The researcher will study the correlation between the two variables by comparing the total score of the composite measures. If the researcher gets a positive correlation between the composite measure of the two variables, then the study will have supported the hypothesis.
Part 3: Ethical Issues
Before the survey, the participants will be provided with information about the study. The information will entail how the researcher accessed each participant’s email address, what is the purpose of the study, who is conducting the study, and the potential benefits and risks of the research. Below the message, participants will be provided with a link that once they click, will provide them with options accept, which will require them to join the survey and decline option, which will allow them to withdraw from the survey. The researcher will inform the participants that their identity will have to remain anonymous throughout the survey. That implies that no participant will be required to include his or her name and other identification features in the survey material. However, the initial information regarding each participant’s identity that will have been collected earlier will be stored in separate locations, and only authorized personnel will be able to retrieve the information. The aim of storing participants’ information in separate locations and allowing only an authorized person to access them will be to protect each participant’s identity. The risks of the research will be low as there will be no psychological discomfort that might be brought about by the nature of the questions that will be asked. Since the study will depend on each participant’s honesty to respond to the questions, there is a possibility of deception, meaning that there will be a deception debriefing.

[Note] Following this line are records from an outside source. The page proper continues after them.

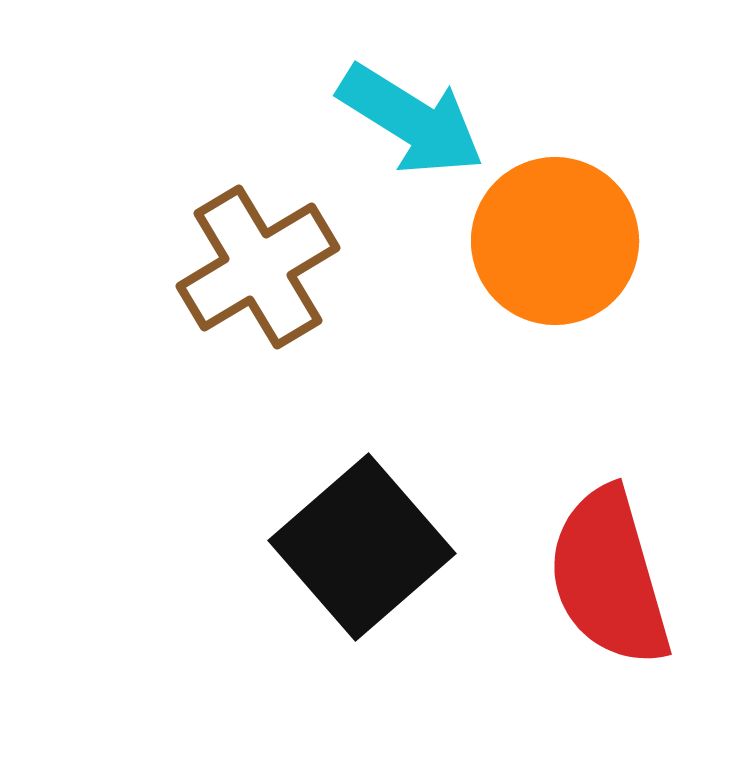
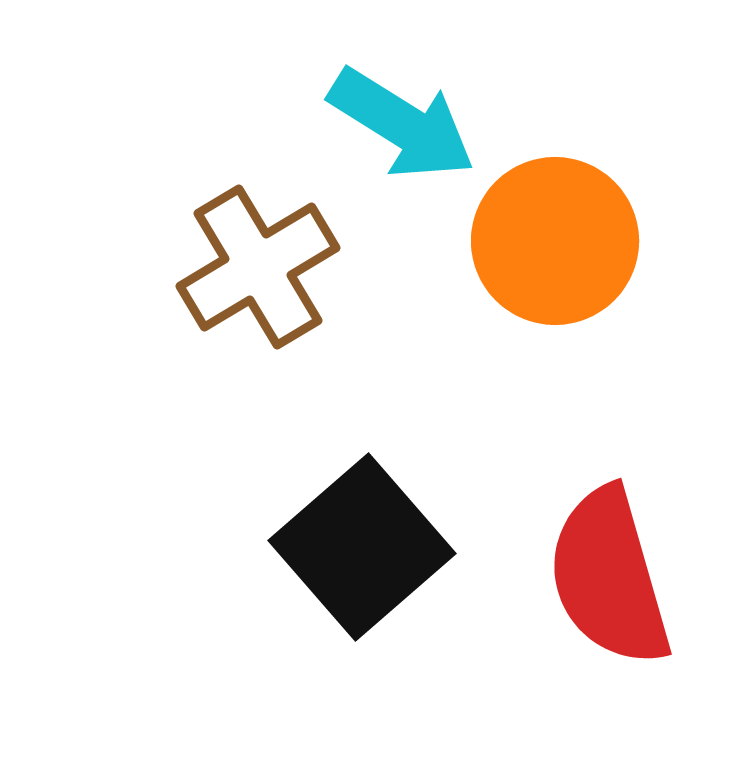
cyan arrow: moved 9 px left, 4 px down
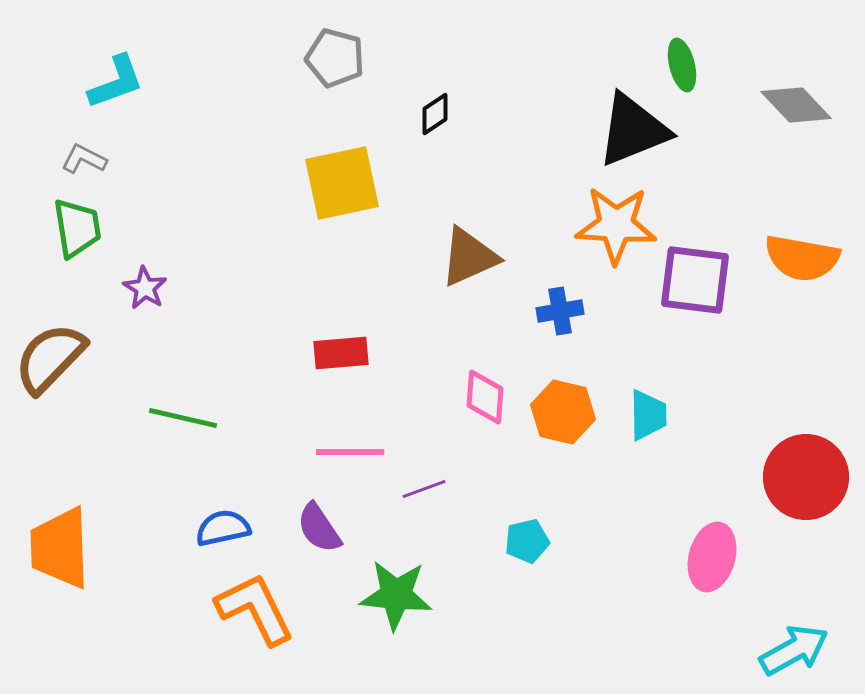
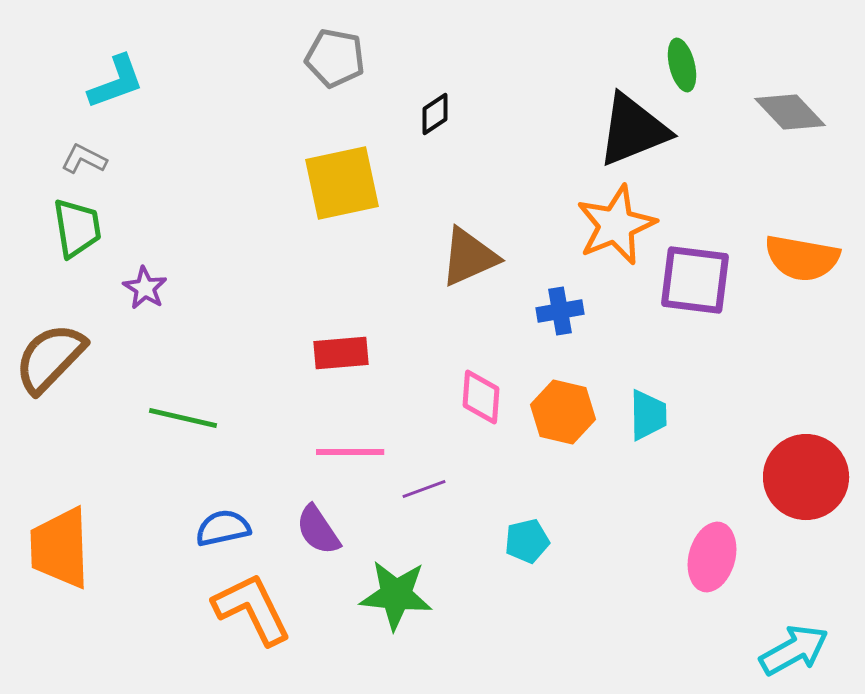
gray pentagon: rotated 4 degrees counterclockwise
gray diamond: moved 6 px left, 7 px down
orange star: rotated 26 degrees counterclockwise
pink diamond: moved 4 px left
purple semicircle: moved 1 px left, 2 px down
orange L-shape: moved 3 px left
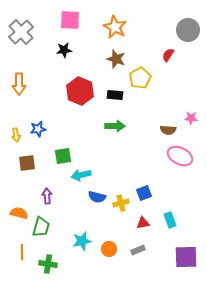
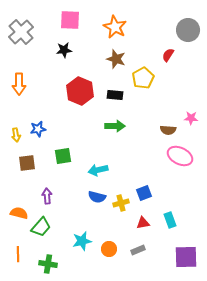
yellow pentagon: moved 3 px right
cyan arrow: moved 17 px right, 5 px up
green trapezoid: rotated 25 degrees clockwise
orange line: moved 4 px left, 2 px down
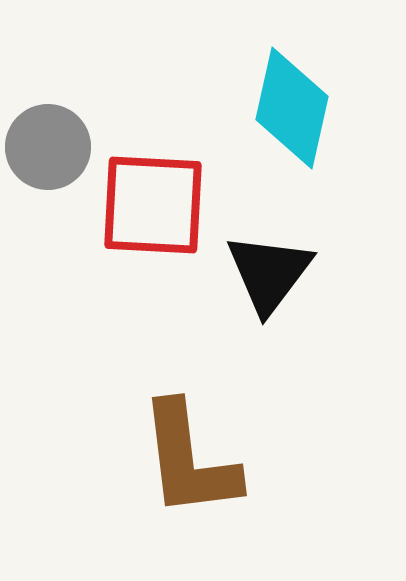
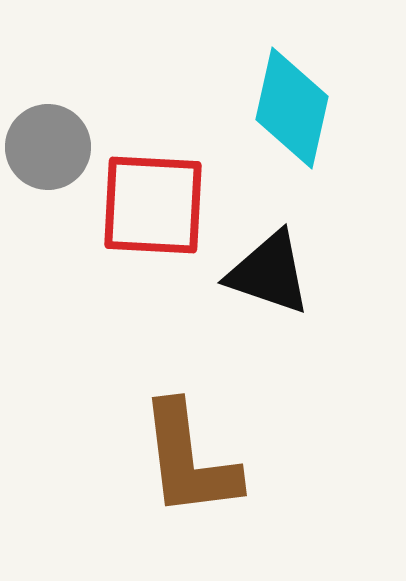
black triangle: rotated 48 degrees counterclockwise
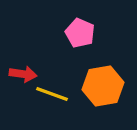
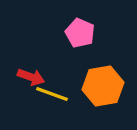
red arrow: moved 8 px right, 3 px down; rotated 12 degrees clockwise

Bardey, David, and Jean-Charles Rochet. 2010. “Competition Among Health Plans: A Two-Sided Market Approach.” Journal of Economics & Management Strategy 19(2):435–51.
Buttorff, Christine et al. 2015. “Comparing Employer-Sponsored and Federal Exchange Plans: Wide Variations in Cost Sharing for Prescription Drugs.” Health Affairs. Retrieved May 17, 2020 (https://www.healthaffairs.org/doi/full/10.1377/hlthaff.2014.0615).

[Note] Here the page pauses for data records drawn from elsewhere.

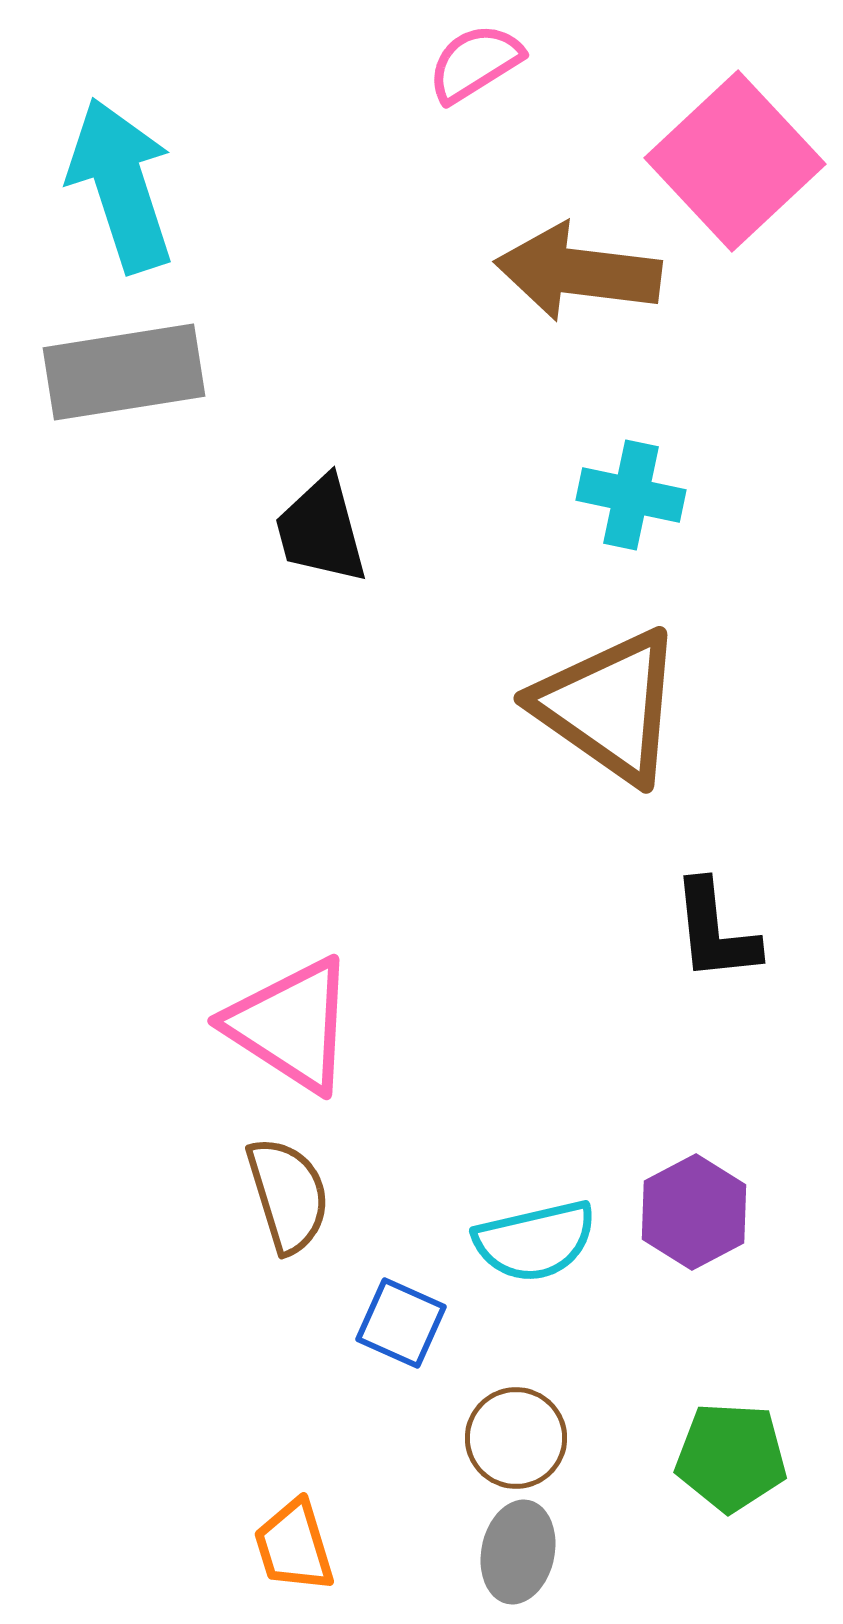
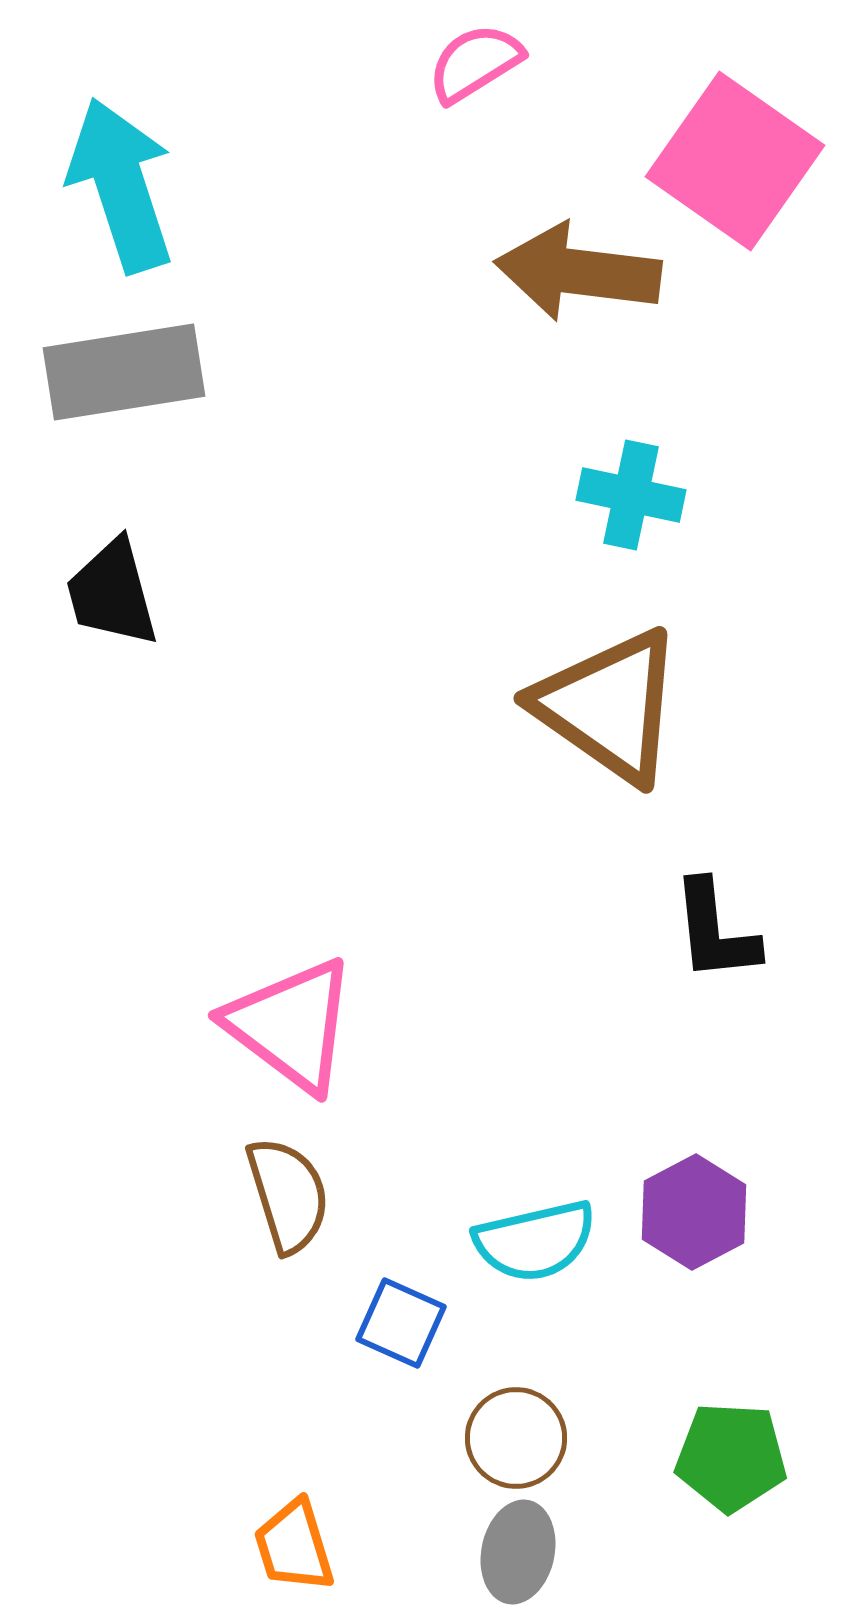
pink square: rotated 12 degrees counterclockwise
black trapezoid: moved 209 px left, 63 px down
pink triangle: rotated 4 degrees clockwise
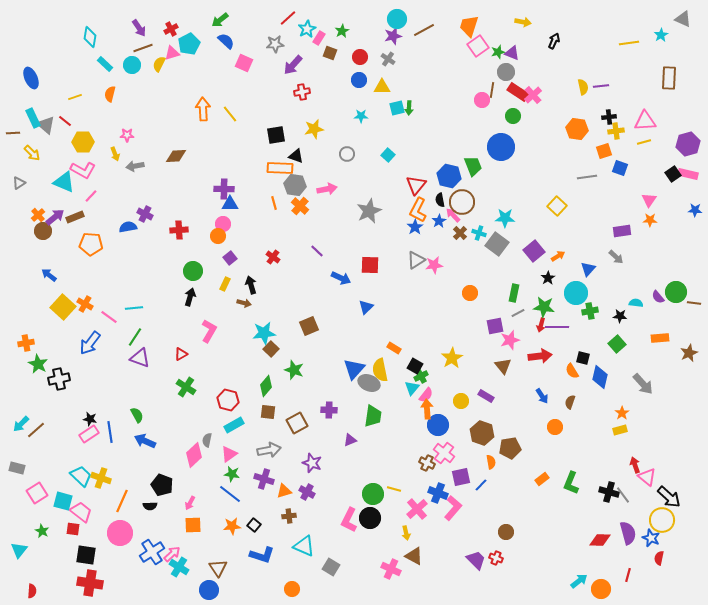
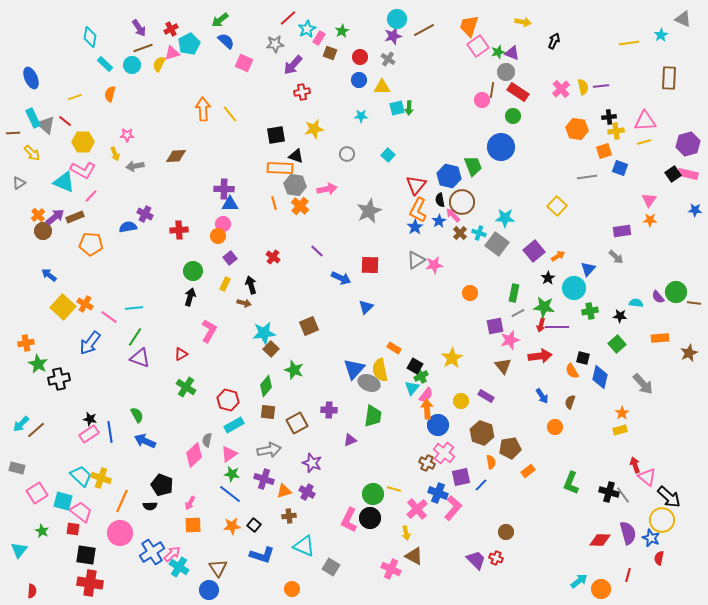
pink cross at (533, 95): moved 28 px right, 6 px up
cyan circle at (576, 293): moved 2 px left, 5 px up
orange rectangle at (542, 479): moved 14 px left, 8 px up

Kosteas, Vasilios D. and Francesco Renna. 2014. “Plan Choice, Health Insurance Cost and Premium Sharing.” Journal of Health Economics 35:179–88.
Xu, Xiao and Gail A. Jensen. 2006. “Health Effects of Managed Care Among the Near-Elderly.” Journal of Aging and Health 18(4):507–33.
Zhang, Hui, David W. Cowling, and Matthew Facer. 2017. “Comparing the Effects of Reference Pricing and Centers-Of-Excellence Approaches to Value-Based Benefit Design.” Health Affairs 36(12):2094–2101.